▶ Task statement
Please repeat the records exactly, keeping the pictures out.

▶ Records
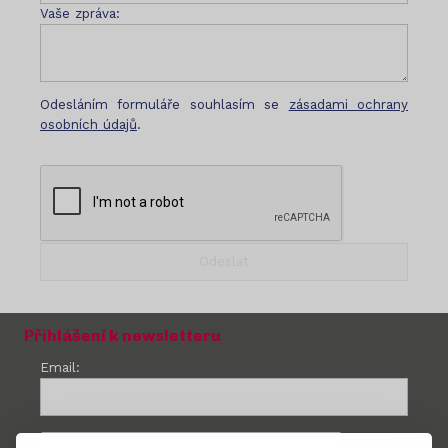
Vaše zpráva:
Odesláním formuláře souhlasím se
zásadami ochrany
osobních údajů
.
Přihlášení k newsletteru
Email:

▶ Solution
Vaše zpráva:
Odesláním formuláře souhlasím se
zásadami ochrany
osobních údajů
.
Přihlášení k newsletteru
Email:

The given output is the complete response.